Memahami Makna dan Fungsi Jadwal Imsak Saat Ramadan

Kata Imsak mungkin sudah tidak asing lagi di telinga masyarakat Indonesia. Namun sebenarnya ada sedikit penyimpangan makna dari kata imsak sendiri di Indonesia. Apa makna sebenarnya dari kata imsak dan apa fungsi jadwal imsak? Berikut pembahasannya. 

Jadal Imsak

Definisi Imsak
Imsak sendiri berasal dari bahasa arab amsaka yumsiku imsak  yang berarti menahan. jika merujuk kepada arti menahan, waktu imsak berarti waktu dimulainya untuk menahan segala hal yang dapat membatalkan puasa. Tetapi sebelum masuk waktu subuh kita masih diperbolehkan untuk makan dan minum.

Jadi secara istilah imsak yang merujuk kepada waktu yang ditentukan untuk mulai berhenti makan dan minum kurang tepat. Imsak lebih tepat dimaknai dengan waktu yang menandakan berhentinya waktu makan sahur agar tidak terlewat hingga masuk waktu subuh. Makan dan minum saat sudah masuk waktu subuh meskipun tidak tahu tetap membatalkan puasa.

Sebenernya jadwal imsak hanya digunakan di Indonesia, di berbagai wilayah lain waktu imsak hanya berpatokan pada kesadaran diri sendiri dan hanya mengacu pada waktu subuh. Meskipun begitu waktu imsak tetaplah penting untuk kehati-hatian dan memastikan puasa kita tetap berjalan lancar dan afdol.

Ketentuan Waktu Imsak
Berdasarkan penjelasan sebelumnya mengenai pengertian imsak, imsak bukanlah waktu memulai puasa tetapi waktu subuh. Mengacu pada QS Al-Baqarah ayat 187 kita masih diperbolehkan makan, minum dan melakukan hal lain karean tidak ada ketentuan kita harus berhenti saat masuk waktu imsak. Sebab mulainya waktu puasa adalah saat masuknya waktu subuh.

Jika Anda bangun saat waktu yang sangat dekat dengan waktu subuh baik di masjid, radio maupun televise sudah menyatakan imsak tak usa khawatir. Masih ada jendela waktu sekitar 10-15 menit untuk sahur. Manfaatkanlah waktu itu dengan makan dan minum secukupnya agar kuat menjalani puasa siang harinya dan berhati-hatilah agar tidak terlewat waktu subuh.

Berdasarkan hadis Rasul yang diriwayatkan dari Sayyidina Anas: Sayyidina Zaid bin Tsabit R.A berkata “kami telah makan sahur bersama-sama Junjungan Nabi SAW, kemudian baginda bangun mengerjakan salat. ‘Berapa lamanya antara azan subug dengan waktu makan sahur itu?’ Dia menjawab, ‘Sepadan dengan waktu yang diperlukan untuk membaca 50 ayat.’”

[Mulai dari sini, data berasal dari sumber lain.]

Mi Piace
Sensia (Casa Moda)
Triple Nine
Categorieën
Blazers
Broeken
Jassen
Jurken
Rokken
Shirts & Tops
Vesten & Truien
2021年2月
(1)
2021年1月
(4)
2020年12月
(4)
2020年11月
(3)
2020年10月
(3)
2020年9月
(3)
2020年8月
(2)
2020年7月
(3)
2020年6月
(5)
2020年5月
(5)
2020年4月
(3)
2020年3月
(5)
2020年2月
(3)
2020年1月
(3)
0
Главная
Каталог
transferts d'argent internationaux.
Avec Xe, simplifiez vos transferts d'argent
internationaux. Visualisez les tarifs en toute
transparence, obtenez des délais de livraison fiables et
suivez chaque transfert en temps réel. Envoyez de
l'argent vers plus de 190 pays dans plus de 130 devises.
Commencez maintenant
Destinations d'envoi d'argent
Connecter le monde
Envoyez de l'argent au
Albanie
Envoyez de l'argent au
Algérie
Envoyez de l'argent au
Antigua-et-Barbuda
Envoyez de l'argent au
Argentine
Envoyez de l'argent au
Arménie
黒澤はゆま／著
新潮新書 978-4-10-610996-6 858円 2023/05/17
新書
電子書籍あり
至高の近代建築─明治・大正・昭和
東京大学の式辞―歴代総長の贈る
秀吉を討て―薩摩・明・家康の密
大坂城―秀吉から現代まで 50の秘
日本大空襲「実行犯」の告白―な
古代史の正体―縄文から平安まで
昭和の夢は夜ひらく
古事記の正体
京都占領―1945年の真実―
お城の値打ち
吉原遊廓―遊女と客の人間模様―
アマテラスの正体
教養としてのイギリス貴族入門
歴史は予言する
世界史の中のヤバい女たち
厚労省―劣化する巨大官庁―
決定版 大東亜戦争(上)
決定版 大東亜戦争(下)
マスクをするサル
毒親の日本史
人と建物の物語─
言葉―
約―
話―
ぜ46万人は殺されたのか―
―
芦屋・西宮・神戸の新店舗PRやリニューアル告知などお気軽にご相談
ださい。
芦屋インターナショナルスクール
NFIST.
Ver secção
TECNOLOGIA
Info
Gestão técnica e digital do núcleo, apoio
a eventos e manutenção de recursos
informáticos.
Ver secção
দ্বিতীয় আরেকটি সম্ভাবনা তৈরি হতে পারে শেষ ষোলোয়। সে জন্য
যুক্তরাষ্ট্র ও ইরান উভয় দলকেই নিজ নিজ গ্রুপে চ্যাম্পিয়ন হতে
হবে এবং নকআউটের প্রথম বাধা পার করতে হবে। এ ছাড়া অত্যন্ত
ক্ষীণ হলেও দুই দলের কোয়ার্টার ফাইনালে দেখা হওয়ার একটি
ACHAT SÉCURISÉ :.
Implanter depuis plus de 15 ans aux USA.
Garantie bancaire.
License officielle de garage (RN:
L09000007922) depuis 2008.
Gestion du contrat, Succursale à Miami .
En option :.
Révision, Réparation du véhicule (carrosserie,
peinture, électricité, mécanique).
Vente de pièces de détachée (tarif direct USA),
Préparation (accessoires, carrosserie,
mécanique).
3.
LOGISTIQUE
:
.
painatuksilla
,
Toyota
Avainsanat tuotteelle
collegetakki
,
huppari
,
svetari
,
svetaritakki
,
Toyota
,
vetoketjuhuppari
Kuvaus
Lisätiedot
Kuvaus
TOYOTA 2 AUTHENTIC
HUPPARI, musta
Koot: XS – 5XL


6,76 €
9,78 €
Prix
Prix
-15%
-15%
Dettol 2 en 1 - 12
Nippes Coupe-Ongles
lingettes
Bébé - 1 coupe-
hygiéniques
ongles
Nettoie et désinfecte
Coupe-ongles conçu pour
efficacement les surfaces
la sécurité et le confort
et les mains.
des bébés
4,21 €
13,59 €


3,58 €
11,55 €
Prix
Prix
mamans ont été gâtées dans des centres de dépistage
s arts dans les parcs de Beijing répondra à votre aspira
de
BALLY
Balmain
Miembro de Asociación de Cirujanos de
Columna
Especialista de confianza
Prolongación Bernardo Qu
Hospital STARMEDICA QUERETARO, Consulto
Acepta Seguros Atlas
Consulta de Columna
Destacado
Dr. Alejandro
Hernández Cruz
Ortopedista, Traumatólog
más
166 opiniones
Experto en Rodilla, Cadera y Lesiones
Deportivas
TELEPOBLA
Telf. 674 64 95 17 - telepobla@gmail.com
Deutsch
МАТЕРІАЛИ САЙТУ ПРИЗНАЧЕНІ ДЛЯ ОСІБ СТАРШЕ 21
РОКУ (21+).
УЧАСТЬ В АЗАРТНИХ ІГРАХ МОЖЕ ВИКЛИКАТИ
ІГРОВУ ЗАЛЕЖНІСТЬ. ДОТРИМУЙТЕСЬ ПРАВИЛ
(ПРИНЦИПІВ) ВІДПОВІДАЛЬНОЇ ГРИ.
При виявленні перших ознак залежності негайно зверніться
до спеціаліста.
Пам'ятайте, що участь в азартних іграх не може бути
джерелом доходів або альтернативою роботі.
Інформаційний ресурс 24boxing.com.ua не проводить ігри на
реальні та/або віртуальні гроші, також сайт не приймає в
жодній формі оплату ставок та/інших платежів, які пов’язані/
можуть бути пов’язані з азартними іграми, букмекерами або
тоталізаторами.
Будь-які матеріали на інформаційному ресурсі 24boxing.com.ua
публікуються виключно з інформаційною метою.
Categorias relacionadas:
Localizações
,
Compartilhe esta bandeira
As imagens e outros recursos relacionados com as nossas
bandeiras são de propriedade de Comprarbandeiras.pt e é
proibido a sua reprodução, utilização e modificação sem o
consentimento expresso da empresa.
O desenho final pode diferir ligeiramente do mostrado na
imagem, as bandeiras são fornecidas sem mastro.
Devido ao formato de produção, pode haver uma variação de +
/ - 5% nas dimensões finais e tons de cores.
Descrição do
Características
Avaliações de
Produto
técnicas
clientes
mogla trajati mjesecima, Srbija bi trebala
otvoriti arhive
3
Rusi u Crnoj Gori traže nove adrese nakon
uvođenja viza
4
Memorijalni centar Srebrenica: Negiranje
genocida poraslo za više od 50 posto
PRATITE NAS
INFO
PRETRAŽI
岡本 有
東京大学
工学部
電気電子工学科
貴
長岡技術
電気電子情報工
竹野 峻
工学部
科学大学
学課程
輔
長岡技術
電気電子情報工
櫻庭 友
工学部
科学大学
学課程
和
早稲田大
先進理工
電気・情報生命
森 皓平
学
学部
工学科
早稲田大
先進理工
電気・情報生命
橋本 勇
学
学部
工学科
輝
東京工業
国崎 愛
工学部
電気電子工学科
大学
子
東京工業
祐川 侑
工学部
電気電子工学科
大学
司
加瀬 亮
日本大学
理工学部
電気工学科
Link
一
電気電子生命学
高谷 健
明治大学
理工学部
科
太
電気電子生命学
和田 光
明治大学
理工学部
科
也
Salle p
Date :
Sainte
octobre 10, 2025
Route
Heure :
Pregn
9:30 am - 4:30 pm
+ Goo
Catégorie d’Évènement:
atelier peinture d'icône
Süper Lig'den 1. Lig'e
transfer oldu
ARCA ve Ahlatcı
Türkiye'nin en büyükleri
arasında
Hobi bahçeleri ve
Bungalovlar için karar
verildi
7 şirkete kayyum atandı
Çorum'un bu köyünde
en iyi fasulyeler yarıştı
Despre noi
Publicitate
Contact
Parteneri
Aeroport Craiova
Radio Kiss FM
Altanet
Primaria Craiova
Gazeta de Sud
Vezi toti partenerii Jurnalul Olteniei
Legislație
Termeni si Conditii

Hadis ini menunjukan jendela waktu antara Rasul SAW bersahur dengan azan subuh krang lebih 50 ayat. Hal ini menandakan Rasul SAW tidak lagi makan sahur sampai berkumandangnya azan subuh. Interval waktu antara imsak dan azan subuh jika dimaknai berdasarkan hadis tersebut sekitar 10-15 menit, sama dengan waktu yang dibutuhkan untuk membaca 50 ayat Alquran.

Waktu imsak yang kita gunakan tidak lain adalah untuk meminimalisir batalnya puasa akibat tetap makan dan minum hingga lewat waktu subuh. Jadi kita disarankan untuk berhenti melakukan hal yang dapat membatalkan puasa ketika waktu imsak, tetapi jika memang terlambat bangun makan dan minum selama jendela waktu imsak dan subuh masih diperbolehkan.

Gunakanlah waktu interval 10 menit itu dengan bijaksana untuk makan dan minum agar tetap kuat menjalani puasa. “senantiasa umatku berada dalam kebaikan (puasa) selama mereka menyegerakan berbuka dan melambatkan sahur” (HR. Imam Ahmad dari Abu Zarr ra)

Itulah sebabnya di Indonesia setiap memasuki bulan ramadan waktu imsak selalu penting sebagai acuan kita agar berhati-hati dalam melakasanakan makan sahur. Untuk mengertahui jadwal imsak kalian bisa melihatnya di https://opini.id/tag/jadwal-imsakiyah agar puasa Anda tetap afdol.

Sekarang sudah jelas apa yang dimaksud dengan imsak dan dasar hukum mulainya waktu berpuasa. Semoga di bulan ramadan ini kita selalu dalam lindungan Alla SWT dan dapat menjalankan puasa dengan lancar dan mendapatkan berkah yang melimpah.